# Help with a birthday cake for a Marine...



## pbeck (Sep 3, 2010)

Hi everyone! I am new here and am hoping that you guys can help me out. My husbands birthday is Tuesday, all of his family has decided to come to our house over the weekend for a party/bbq. I really want to make him a great cake...the problem is a have the cake decorating skills of an monkey. Well to be honest, a monkey maybe slightly better than me./img/vbsmilies/smilies/blushing.gif



My husband is a former Marine (disabled) who loves anything that can be done outside...hunting (bow or rifle), fishing, camping....and of course *anything* that has to do with the Marine Corps. I was hoping to somehow make a cake that involves hunting or the Marines. Maybe camo? I did a lot of Google searching, but so far I am at a loss of how to accomplish the icing part of a cake like this. I need it to be simple (don't think I want to try something like fondant) but look good. 



To make it more difficult, his favorite cake is chocolate on chocolate...and I don't think you can change the color of chocolate like you can other frostings. 

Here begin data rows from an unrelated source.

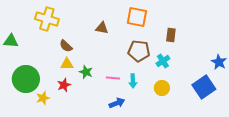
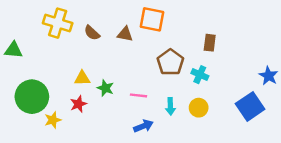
orange square: (137, 17) -> (152, 19), moved
brown semicircle: (66, 46) -> (92, 33), moved
brown pentagon: (139, 51) -> (170, 62), turned 30
cyan cross: (163, 61) -> (200, 75), turned -32
cyan arrow: (133, 81) -> (170, 106), moved

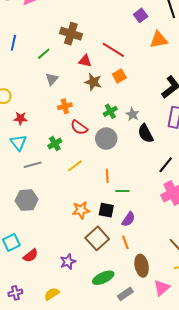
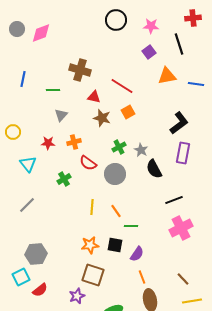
green line: (44, 54) -> (53, 90), turned 40
red star: (20, 118) -> (48, 143), moved
cyan triangle: (18, 143) -> (28, 164), moved
gray line: (33, 165) -> (27, 205), moved, turned -30
black line: (166, 165) -> (174, 200), turned 30
yellow line: (75, 166) -> (92, 207), moved, turned -49
orange line: (107, 176) -> (116, 211), turned -32
gray hexagon: (27, 200) -> (36, 254), moved
brown square: (97, 238) -> (93, 275), moved, turned -30
orange line: (125, 242) -> (142, 277), moved

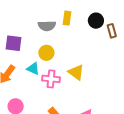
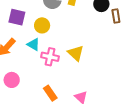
yellow circle: (46, 53) -> (42, 25), moved

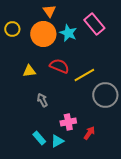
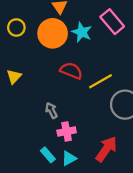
yellow triangle: (29, 71) -> (14, 77), moved, turned -40
pink cross: (68, 122) -> (67, 132), moved
red arrow: (89, 133) -> (106, 149), size x1.6

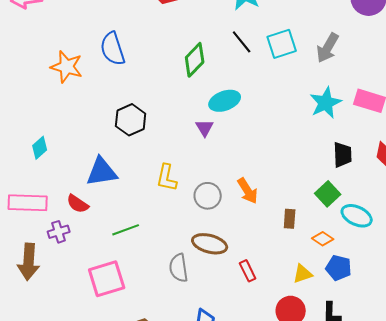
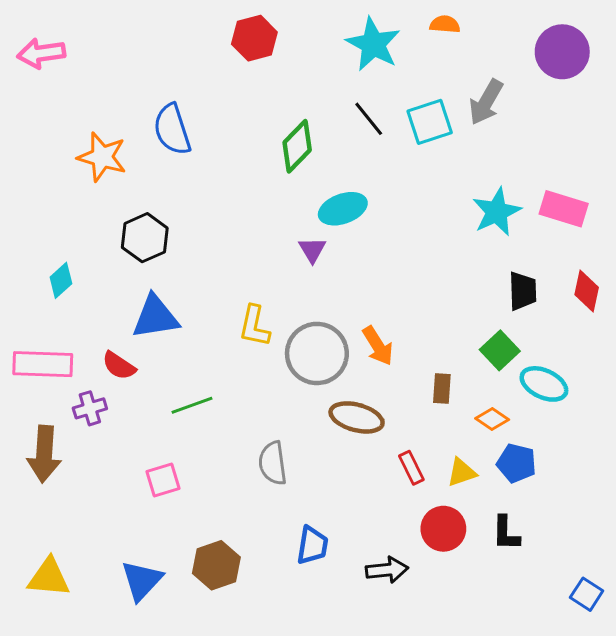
gray arrow: (328, 48) -> (486, 102), moved
black hexagon: (131, 120) -> (145, 238), moved
gray circle: (208, 196) -> (317, 353), size x1.5
brown ellipse: (210, 244) -> (357, 417), moved
red rectangle: (248, 271) -> (411, 468), moved
pink square: (107, 279) -> (163, 480), size x0.6

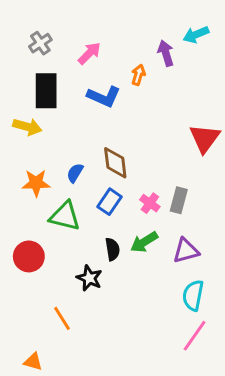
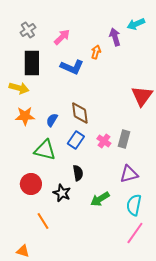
orange star: (36, 183) -> (25, 116), moved
green arrow: (144, 242) -> (100, 199), moved
red circle: (29, 256) -> (31, 184), moved

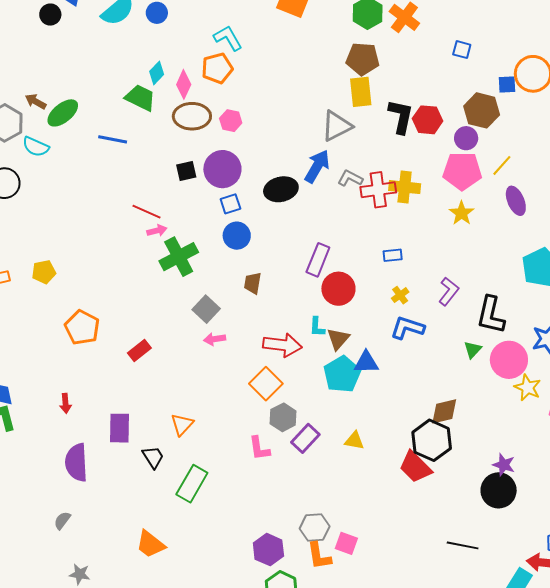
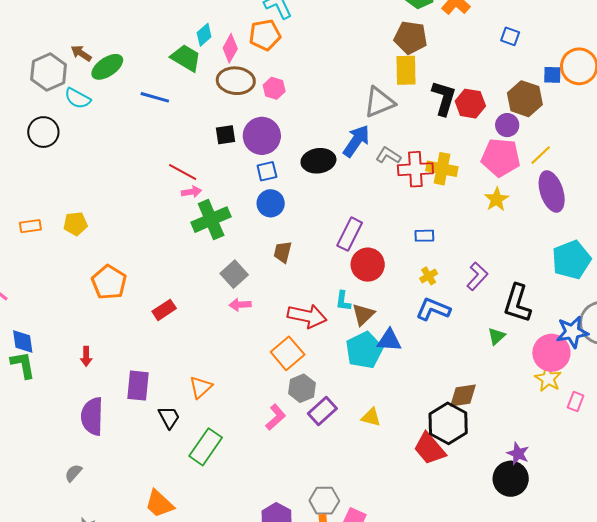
purple ellipse: (516, 201) -> (552, 191), size x1.4
pink circle: (509, 360) -> (551, 353), moved
pink L-shape: (259, 448) -> (276, 417), turned -128

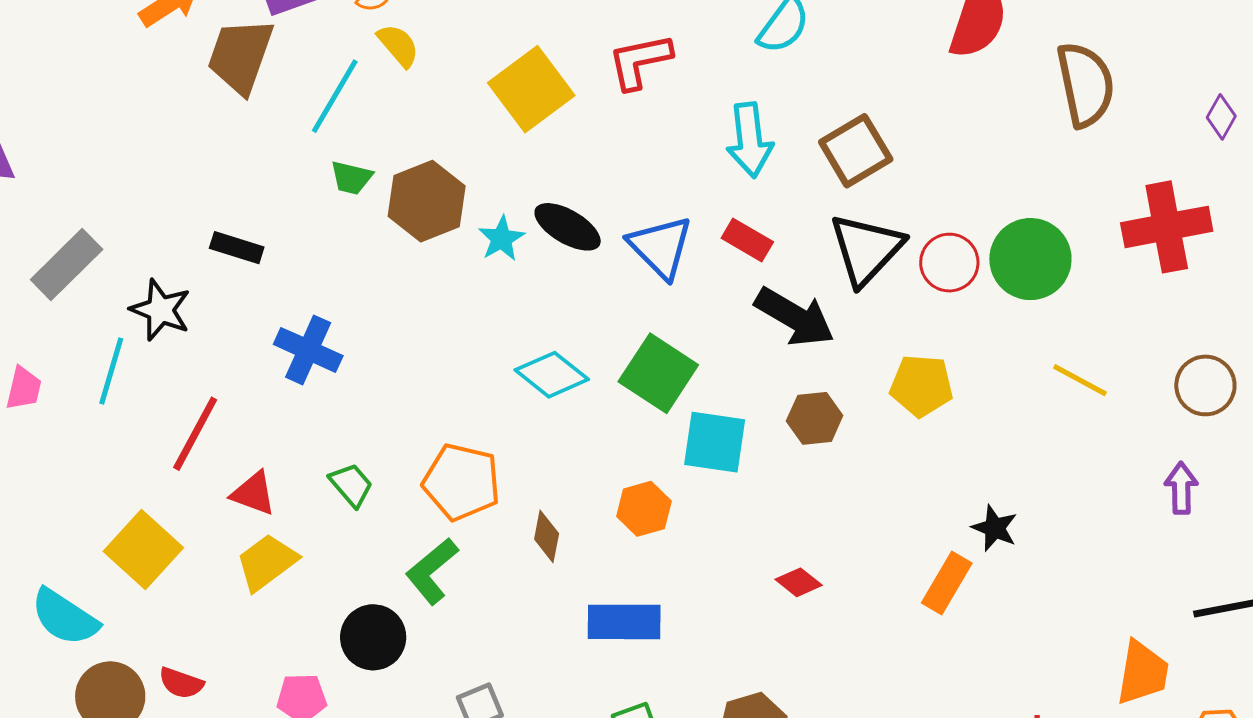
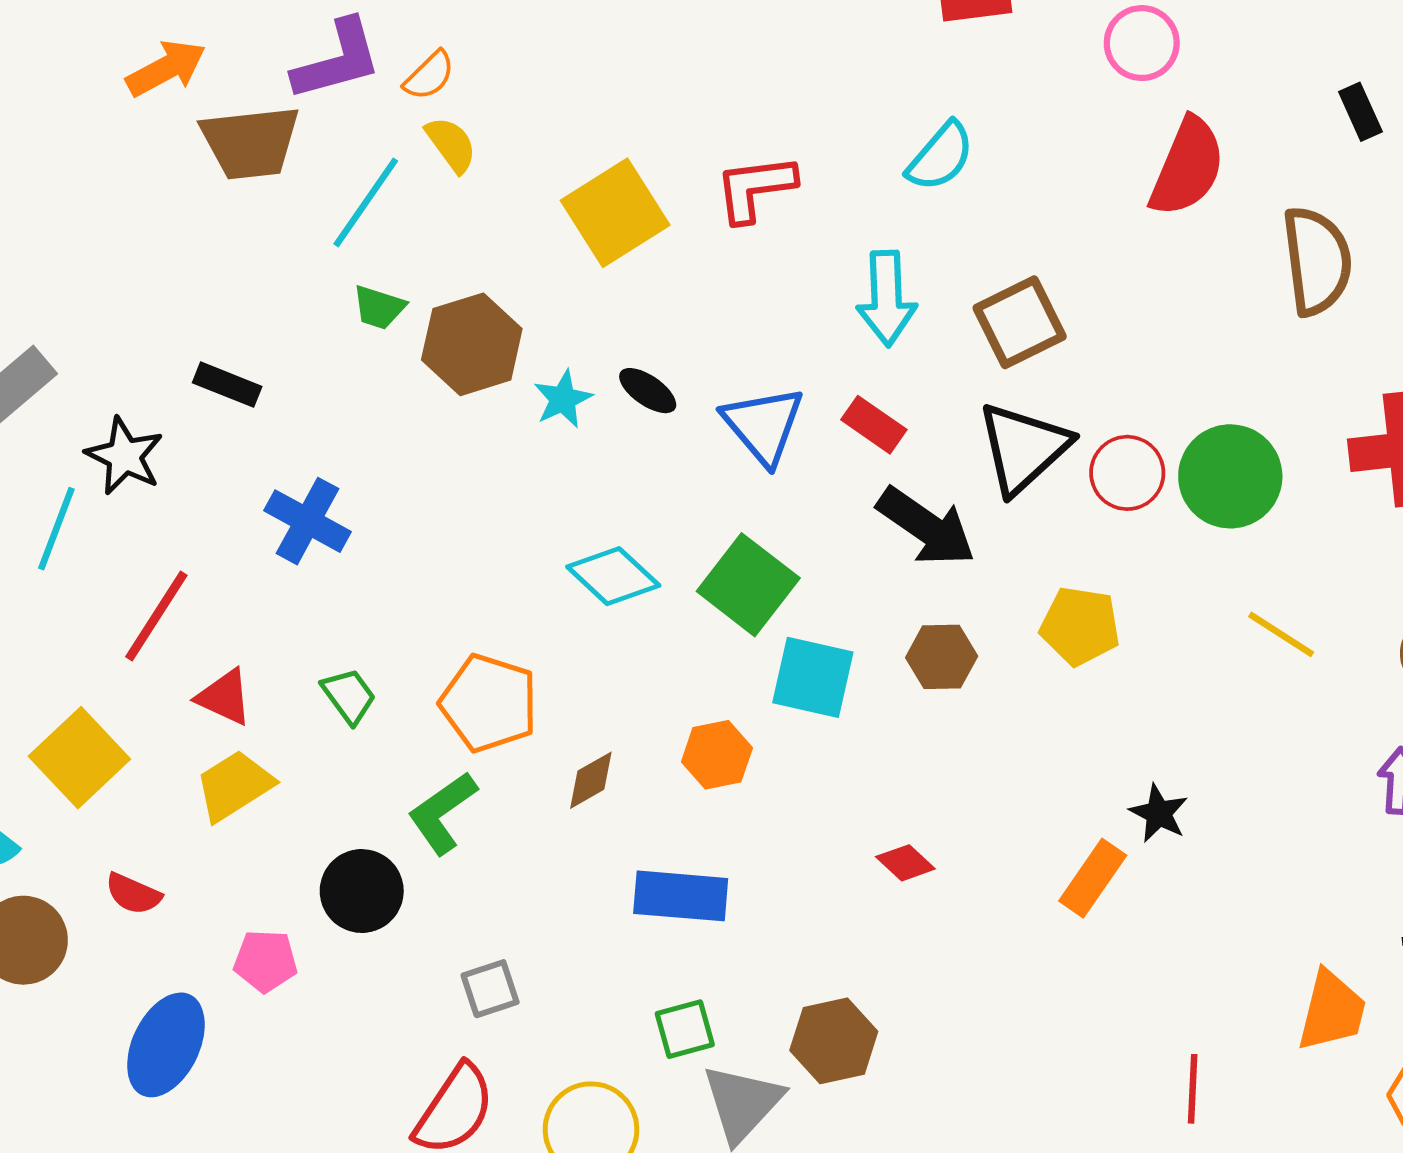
brown trapezoid: (240, 56) -> (250, 142), turned -120
black ellipse: (568, 227) -> (648, 391), size x0.7
brown diamond: (547, 536) -> (591, 780), turned 45
red semicircle: (181, 683) -> (133, 894), moved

How can I accomplish a camo type design without an airbrush or fondant? Would it be possible to use white chocolate and food coloring? Or maybe different types of chocolate (milk, dark, etc) and just ice each section of the cake in a different color? 



I really don't have a lot of cake decorating supplies, but I know where the craft store is, and can get anything I need within reason. Are there any special tips, bags...or whatever I should pick up? 



Sorry for all the questions...this just kind of important since this is first birthday since we have been married. I want to make it really special. I am open to any suggestions you may have for ideas of cakes or anything else. 



Thanks so much!


----------



## katbalou (Nov 21, 2001)

get a package of little green Marine men, frost the cake white, use blue sugar for the water, green sugar for grass and either cocoa or reg. brown sugar for dirt. was he 0311 or did he do something more specific that you could add for detail? like airwing or amphibious assault? toys are always good to use as i've found kids of all ages play with them and their food afterwards. i'm sure he'll appreciate anything you make. and check out www.grunt.com for more birthday ideas.

kathee


----------



## pbeck (Sep 3, 2010)

I am unsure of the code used, but he was an Anti-Terroist Specialist in Fast Company. Not sure if that will help any as far as addition details go.

Thanks for the idea!


----------



## katbalou (Nov 21, 2001)

0311 is infantry. i would just put a lot of guns and Marine men, a couple of tanks, planes and ships will round it all out.


----------



## kayla323 (Sep 3, 2010)

Well I just made a cake for my friends husband and I used a recipe from this site..you like login and it gives you free recipes..I love it and I USE it like all the time go to this link and you just sign up and get recipes! NO this isn't spam I promise! lol

http://2980f5kiz6cyap2gyxvht33l7e.hop.clickbank.net/

Its pretty much another forum with tons of great recipes! you can never have too many I don't thnk! hope this helps!


----------



## sgtgoodie (Aug 8, 2010)

katbalou said:


> 0311 is infantry. i would just put a lot of guns and Marine men, a couple of tanks, planes and ships will round it all out.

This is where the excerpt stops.